— THE TASK —
When the line with "Последние События" turns up below, begin repeating exactly, and carry on through the line with "dei tessuti sono diversi, fare riferim"; no pictures go into the copy.

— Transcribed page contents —

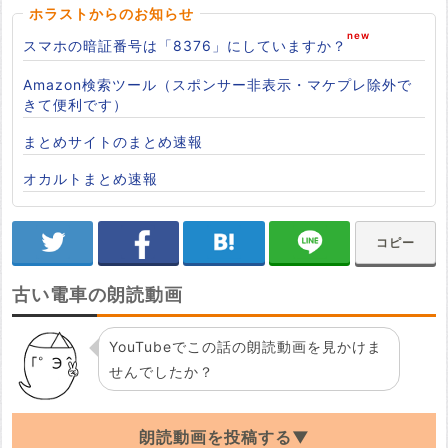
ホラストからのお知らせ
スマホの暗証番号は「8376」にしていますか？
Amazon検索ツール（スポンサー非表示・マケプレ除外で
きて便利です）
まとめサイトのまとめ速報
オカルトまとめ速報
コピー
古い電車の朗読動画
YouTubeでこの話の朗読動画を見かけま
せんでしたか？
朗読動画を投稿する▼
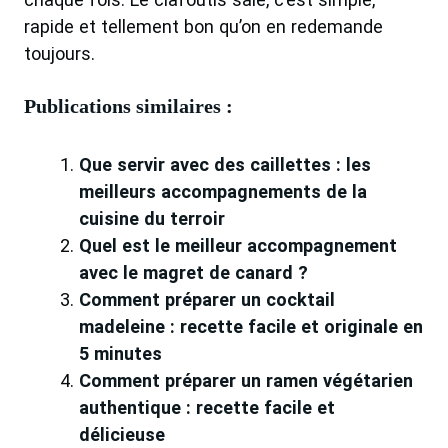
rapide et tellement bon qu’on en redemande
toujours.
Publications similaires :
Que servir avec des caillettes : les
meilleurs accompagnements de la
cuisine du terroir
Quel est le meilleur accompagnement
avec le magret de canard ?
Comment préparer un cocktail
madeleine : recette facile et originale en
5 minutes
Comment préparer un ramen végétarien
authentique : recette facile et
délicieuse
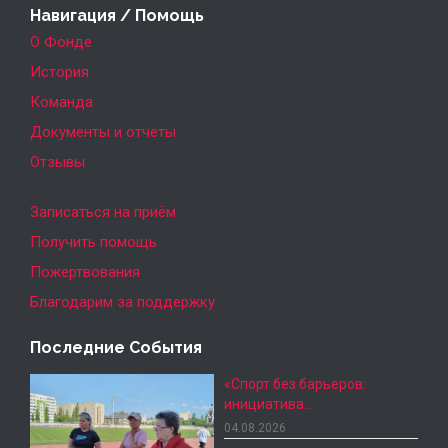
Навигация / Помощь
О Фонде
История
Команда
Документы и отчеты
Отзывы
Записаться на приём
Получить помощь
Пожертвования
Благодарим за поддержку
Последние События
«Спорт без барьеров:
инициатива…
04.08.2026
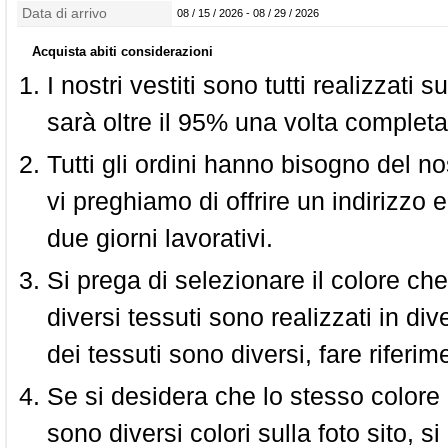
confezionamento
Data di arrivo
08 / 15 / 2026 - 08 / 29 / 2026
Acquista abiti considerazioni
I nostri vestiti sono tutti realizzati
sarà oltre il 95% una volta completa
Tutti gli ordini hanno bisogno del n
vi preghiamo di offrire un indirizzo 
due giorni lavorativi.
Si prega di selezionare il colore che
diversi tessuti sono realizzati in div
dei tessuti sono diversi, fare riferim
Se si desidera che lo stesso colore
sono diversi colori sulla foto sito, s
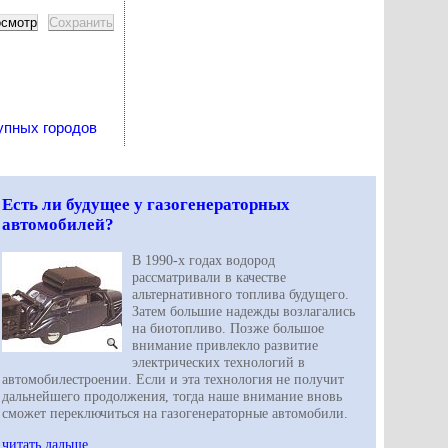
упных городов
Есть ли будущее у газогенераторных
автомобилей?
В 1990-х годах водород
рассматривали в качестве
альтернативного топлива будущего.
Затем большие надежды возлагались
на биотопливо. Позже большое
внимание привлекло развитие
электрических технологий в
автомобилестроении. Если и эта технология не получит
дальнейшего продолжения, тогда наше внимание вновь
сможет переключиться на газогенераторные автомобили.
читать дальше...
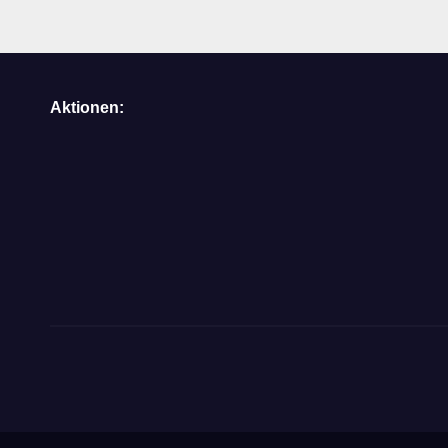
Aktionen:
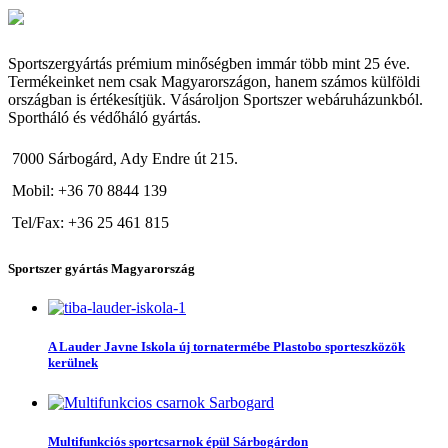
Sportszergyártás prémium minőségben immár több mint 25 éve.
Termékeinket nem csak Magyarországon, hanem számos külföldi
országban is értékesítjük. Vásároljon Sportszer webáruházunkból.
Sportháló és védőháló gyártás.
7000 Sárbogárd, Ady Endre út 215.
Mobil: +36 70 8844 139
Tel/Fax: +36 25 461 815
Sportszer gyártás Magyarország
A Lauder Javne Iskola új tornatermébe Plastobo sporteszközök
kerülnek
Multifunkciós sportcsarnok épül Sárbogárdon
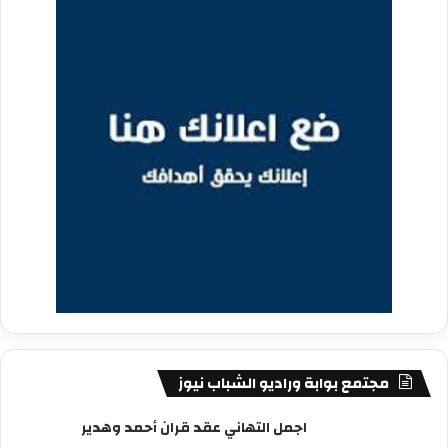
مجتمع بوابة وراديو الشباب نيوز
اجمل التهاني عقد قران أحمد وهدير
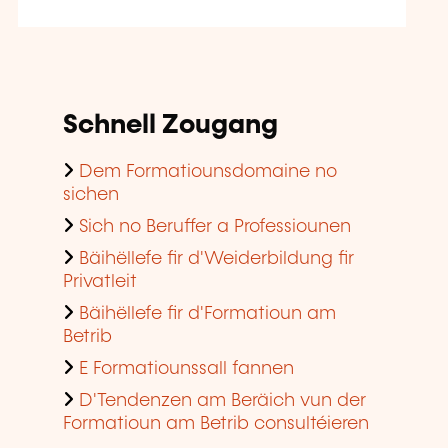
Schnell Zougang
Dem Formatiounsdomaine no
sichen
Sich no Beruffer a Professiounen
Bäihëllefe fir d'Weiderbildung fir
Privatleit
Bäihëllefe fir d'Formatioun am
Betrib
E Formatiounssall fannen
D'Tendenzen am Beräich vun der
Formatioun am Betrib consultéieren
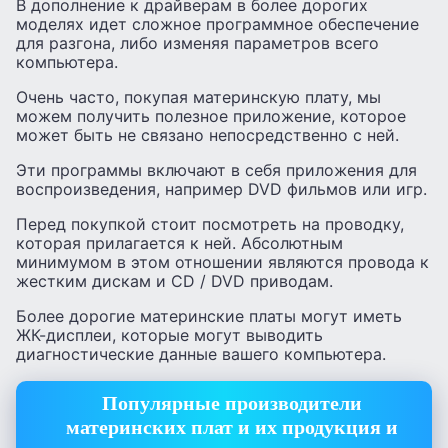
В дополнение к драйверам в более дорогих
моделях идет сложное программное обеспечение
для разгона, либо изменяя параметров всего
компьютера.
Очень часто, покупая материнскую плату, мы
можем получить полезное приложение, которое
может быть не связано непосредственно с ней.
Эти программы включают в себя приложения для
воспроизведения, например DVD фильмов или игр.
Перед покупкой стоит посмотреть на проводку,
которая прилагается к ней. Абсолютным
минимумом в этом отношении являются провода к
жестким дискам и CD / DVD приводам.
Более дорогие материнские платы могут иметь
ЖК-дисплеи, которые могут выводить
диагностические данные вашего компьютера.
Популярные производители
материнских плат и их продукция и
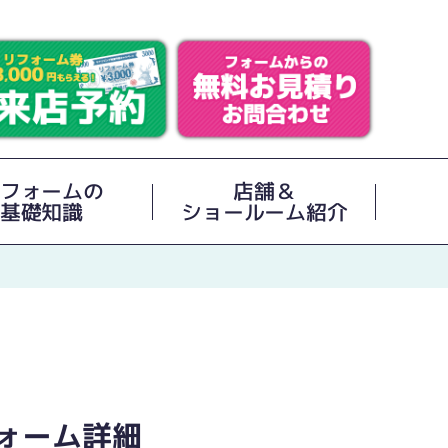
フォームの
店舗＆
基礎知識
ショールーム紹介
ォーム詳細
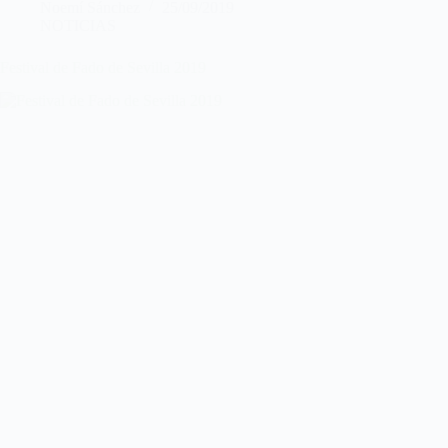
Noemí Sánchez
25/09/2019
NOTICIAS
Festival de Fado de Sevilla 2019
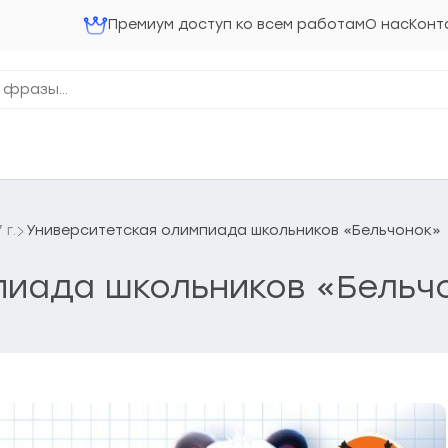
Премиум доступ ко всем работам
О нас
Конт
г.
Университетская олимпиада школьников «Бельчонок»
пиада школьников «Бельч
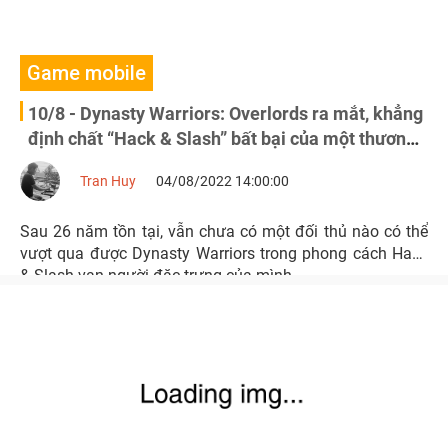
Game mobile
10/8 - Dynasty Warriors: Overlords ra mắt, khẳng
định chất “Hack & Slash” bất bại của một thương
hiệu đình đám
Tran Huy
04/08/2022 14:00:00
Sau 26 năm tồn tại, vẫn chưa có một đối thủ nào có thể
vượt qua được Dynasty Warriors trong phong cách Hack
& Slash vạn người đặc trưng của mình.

— RESPONSE TO THE TASK —
Последние События
«Спорт без барьеров:
инициатива…
04.08.2026
confezionamento
Data di arrivo
08 / 15 / 2026 - 08 / 29 / 2026
Acquista abiti considerazioni
I nostri vestiti sono tutti realizzati
sarà oltre il 95% una volta completa
Tutti gli ordini hanno bisogno del n
vi preghiamo di offrire un indirizzo 
due giorni lavorativi.
Si prega di selezionare il colore che
diversi tessuti sono realizzati in div
dei tessuti sono diversi, fare riferim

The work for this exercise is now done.